You also need to lawyer up and divorce her ASAP. In many states any child born while you're stll married to her is considered a child of the marriage, regardless if you're the biological father or not. Do you want to be stuck paying child support for the next 18 years for another man's kid?
_Posted via Mobile Device_


----------



## calif_hope (Feb 25, 2011)

Man, she screwed the bad boys, got knocked up and comes running back to you - most likely the only MAN she knows. Clearly the OM dumped her when pregnancy revealed. She comes back to you to be taken care of during the pregnancy and to be the baby daddy.

God, if it wasn't for her being pregnant she still would be out their getting notches on her bed post.

RUN, ASAP to a lawyer......she is nothing but pain and will eventually betray you again while you stay home and baby sit an other mans baby.
_Posted via Mobile Device_


----------



## calif_hope (Feb 25, 2011)

Missed that you have a bio (are you sure?); if you care for him get custody or as much visitation time ad you can.

SIMPLY - MAN THE F*%K UP!
_Posted via Mobile Device_


----------



## EraveXK (Jan 4, 2012)

Just to add this. I The last 3 guys were when we were technically seperated and she said she didn't think I would take her back. Not trying to justify anything. I do still consider it cheating but I guess I look at it as these are more forgivable.


----------



## EraveXK (Jan 4, 2012)

And I am 100% sure my son is mine.


----------



## calif_hope (Feb 25, 2011)

She didn't think you would take her back when you were separated but she has it in her head that you will (hope) now she is pregnant from one of her f#%k buddies - God she is a piece of work.....I hope you are documenting all this - can help when you go for custody.
_Posted via Mobile Device_


----------



## EraveXK (Jan 4, 2012)

All I want is my family back. But I want it back with communication. Our biggest problem was always not talking. And I have to say we have done a lot of that and soul searching in the last 2 weeks. Maybe I am just looking for someone to say it's ok and everything will be fine. Maybe I should just give up.


----------



## EraveXK (Jan 4, 2012)

Marriage used to be sacred, now it's just a convenience.


----------



## calif_hope (Feb 25, 2011)

Look, in my opinion your wife has shown you her true colors, communication - do you want hereto tell you every time she cheats on you....you can find a women who respects you, mutual respect and respect if you vows is necissary for a family - not sure if you ever had a family with her.
_Posted via Mobile Device_


----------



## morituri (Apr 1, 2011)

No offense but it seems that your wife doesn't waste any time in sleeping with other men if there is a separation. She seems to easily forget that she is still a married woman. Her boundaries are non-existent and other men know this. They know she can be seduced much more easily than other women.
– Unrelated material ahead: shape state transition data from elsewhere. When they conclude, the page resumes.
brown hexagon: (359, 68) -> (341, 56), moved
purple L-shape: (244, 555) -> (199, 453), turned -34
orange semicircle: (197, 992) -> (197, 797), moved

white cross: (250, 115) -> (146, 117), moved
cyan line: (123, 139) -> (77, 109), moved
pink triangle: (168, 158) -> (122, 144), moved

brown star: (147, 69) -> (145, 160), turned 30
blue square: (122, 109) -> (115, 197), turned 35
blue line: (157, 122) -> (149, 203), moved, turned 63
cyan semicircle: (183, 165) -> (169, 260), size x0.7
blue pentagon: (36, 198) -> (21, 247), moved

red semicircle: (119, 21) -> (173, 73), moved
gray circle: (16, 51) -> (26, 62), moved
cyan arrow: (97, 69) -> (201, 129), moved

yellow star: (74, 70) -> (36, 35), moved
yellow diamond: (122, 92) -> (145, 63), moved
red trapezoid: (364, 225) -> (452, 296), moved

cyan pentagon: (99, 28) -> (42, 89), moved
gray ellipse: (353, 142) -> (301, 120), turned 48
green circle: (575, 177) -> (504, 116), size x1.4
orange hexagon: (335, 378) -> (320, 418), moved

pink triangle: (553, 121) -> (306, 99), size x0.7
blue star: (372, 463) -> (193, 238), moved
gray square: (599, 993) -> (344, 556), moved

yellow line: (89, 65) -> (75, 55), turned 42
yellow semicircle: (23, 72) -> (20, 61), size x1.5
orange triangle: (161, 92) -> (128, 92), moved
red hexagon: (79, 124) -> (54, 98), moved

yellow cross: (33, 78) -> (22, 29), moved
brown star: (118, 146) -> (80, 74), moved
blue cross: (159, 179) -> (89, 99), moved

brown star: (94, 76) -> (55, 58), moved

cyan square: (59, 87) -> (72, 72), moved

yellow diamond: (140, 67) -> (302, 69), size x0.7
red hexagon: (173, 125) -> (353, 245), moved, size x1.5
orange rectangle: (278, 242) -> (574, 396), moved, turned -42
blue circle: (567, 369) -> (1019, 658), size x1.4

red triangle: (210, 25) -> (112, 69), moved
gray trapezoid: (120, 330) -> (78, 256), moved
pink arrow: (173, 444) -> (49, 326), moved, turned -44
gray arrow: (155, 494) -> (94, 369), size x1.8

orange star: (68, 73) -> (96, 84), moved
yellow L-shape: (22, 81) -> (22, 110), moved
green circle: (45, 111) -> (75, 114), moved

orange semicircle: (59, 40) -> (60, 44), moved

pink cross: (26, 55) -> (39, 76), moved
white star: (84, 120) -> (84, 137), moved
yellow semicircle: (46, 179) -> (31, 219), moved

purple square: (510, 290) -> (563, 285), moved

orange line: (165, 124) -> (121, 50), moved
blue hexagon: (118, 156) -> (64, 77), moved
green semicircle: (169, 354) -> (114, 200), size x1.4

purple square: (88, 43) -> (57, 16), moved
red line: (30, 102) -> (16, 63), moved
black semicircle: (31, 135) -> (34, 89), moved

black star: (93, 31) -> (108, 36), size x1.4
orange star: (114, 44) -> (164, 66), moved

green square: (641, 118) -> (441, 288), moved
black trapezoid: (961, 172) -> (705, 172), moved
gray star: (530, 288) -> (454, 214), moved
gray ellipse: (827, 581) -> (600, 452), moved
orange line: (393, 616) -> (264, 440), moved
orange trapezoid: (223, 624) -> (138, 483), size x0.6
The child may be yours but it could have been another man's child considering how easily she gave her body away to 3 other men in a 3 month period. What then huh?

And because of her promiscuous behavior, your wife is also a potential STD carrier. Some STD can mark you for life and negatively impact your ability to find a quality woman to share your life with.

Your wife needs to acknowledge that she has issues that need to be addressed and resolved before she is ready to be in a committed relationship like marriage.

And you also need to seek professional counseling because you have low self-respect issues that need to be resolved. An emotionally healthier man would not allow himself to be in the situation you are in.

You're a grown man. You should know the difference between right and wrong. I hope you choose wisely otherwise you are going to be in for a world of pain.


----------



## EraveXK (Jan 4, 2012)

I am a man and I do know the difference between right and wrong. That is why I never cheated on her in our marriage or outside of it. Since the day I met her I have been faithful. Yes I do have low self esteem but look at what I have gone through. I haven't mentioned yet that I was married before too and have a child with her as well. My first wife also cheated on me and that is why it ended with her. After my first marriage I regretted not trying harder and that is one of the main reasons I am still hopeful of reconciliation with my current spouse.


----------



## EraveXK (Jan 4, 2012)

I also never cheated on my first wife.


----------



## Shaggy (Jul 17, 2011)

EraveXK said:


> All I want is my family back. But I want it back with communication. Our biggest problem was always not talking. And I have to say we have done a lot of that and soul searching in the last 2 weeks. Maybe I am just looking for someone to say it's ok and everything will be fine. Maybe I should just give up.


It won't be. Your wife is a liar and cheat.

she cheated blatantly and showed neither any love or respect for you.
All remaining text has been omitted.